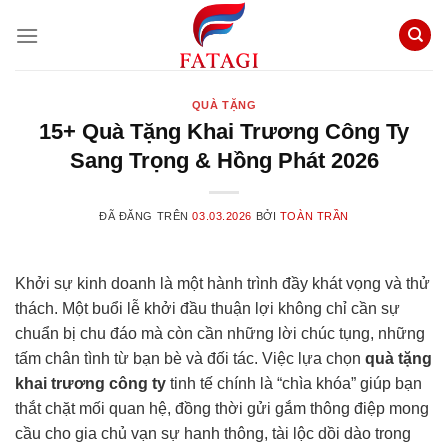
Chuyển
đến
nội
dung
QUÀ TẶNG
15+ Quà Tặng Khai Trương Công Ty
Sang Trọng & Hồng Phát 2026
ĐÃ ĐĂNG TRÊN
03.03.2026
BỞI
TOÀN TRẦN
Khởi sự kinh doanh là một hành trình đầy khát vọng và thử
thách. Một buổi lễ khởi đầu thuận lợi không chỉ cần sự
chuẩn bị chu đáo mà còn cần những lời chúc tụng, những
tấm chân tình từ bạn bè và đối tác. Việc lựa chọn
quà tặng
khai trương công ty
tinh tế chính là “chìa khóa” giúp bạn
thắt chặt mối quan hệ, đồng thời gửi gắm thông điệp mong
cầu cho gia chủ vạn sự hanh thông, tài lộc dồi dào trong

Your assignment »
Write out again, unchanged, every line from the line containing "chuẩn bị chu" to the final line of the material above.

Solution to this problem »
chuẩn bị chu đáo mà còn cần những lời chúc tụng, những
tấm chân tình từ bạn bè và đối tác. Việc lựa chọn
quà tặng
khai trương công ty
tinh tế chính là “chìa khóa” giúp bạn
thắt chặt mối quan hệ, đồng thời gửi gắm thông điệp mong
cầu cho gia chủ vạn sự hanh thông, tài lộc dồi dào trong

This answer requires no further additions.